Despite their best efforts at convincing the population of its safety, there is much discomfort and fear around the nasal swab test. Not only is repeated testing difficult for patients, it is also laborious for medical staff, who are required to wear protective equipment and process the samples using expensive reagents. There needed to be an alternative.
In comes the COVID-19 saliva test: a non-invasive RT-PCR-based alternative offered at half the price but with the same sensitivity as the nasal swab test — whose origins can be traced back to a Filipina scientist working over 13,000 kilometers away.

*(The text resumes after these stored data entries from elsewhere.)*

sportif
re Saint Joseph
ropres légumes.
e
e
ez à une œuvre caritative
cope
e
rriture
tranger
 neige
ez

“We’ve held classes since fall last year and it’s because of this.”
Diana Ranoa, a postdoctoral research fellow at the University of Illinois Urbana-Champaign, is talking from Illinois about their path to securing the safety of in-person classes again through the development of a comprehensive campus COVID surveillance system — one that could be adopted in campuses elsewhere and expanded to the rest of Illinois as well.

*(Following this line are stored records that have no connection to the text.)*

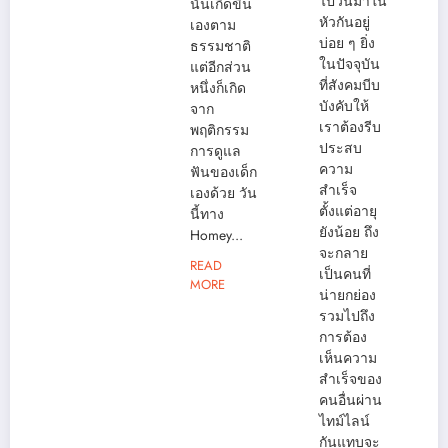
ไปวนมาใน
นั้นเกิดขึ้น
หัวกันอยู่
เองตาม
บ่อย ๆ ยิ่ง
ธรรมชาติ
ในปัจจุบัน
แต่อีกส่วน
ที่สังคมบีบ
หนึ่งก็เกิด
บังคับให้
จาก
เราต้องรีบ
พฤติกรรม
ประสบ
การดูแล
ความ
ฟันของเด็ก
สำเร็จ
เองด้วย วัน
ตั้งแต่อายุ
นี้ทาง
ยังน้อย ถึง
Homey...
จะกลาย
READ
เป็นคนที่
MORE
น่ายกย่อง
รวมไปถึง
การต้อง
เห็นความ
สำเร็จของ
คนอื่นผ่าน
ไทม์ไลน์
กันแทบจะ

It was a three-pronged solution dubbed SHIELD T3: test, tell, and target. Based on an initial assessment, the entire campus population had to be tested at least twice a week. Test results had to be given in 24 hours or less to minimize potential spread of the virus. If a positive case had been identified, they needed to be informed within 30 minutes post-validation of their results. Once informed, they would be housed in a quarantine facility or in their dormitories, where they’d be monitored. Most importantly, all of this needed to be done for free.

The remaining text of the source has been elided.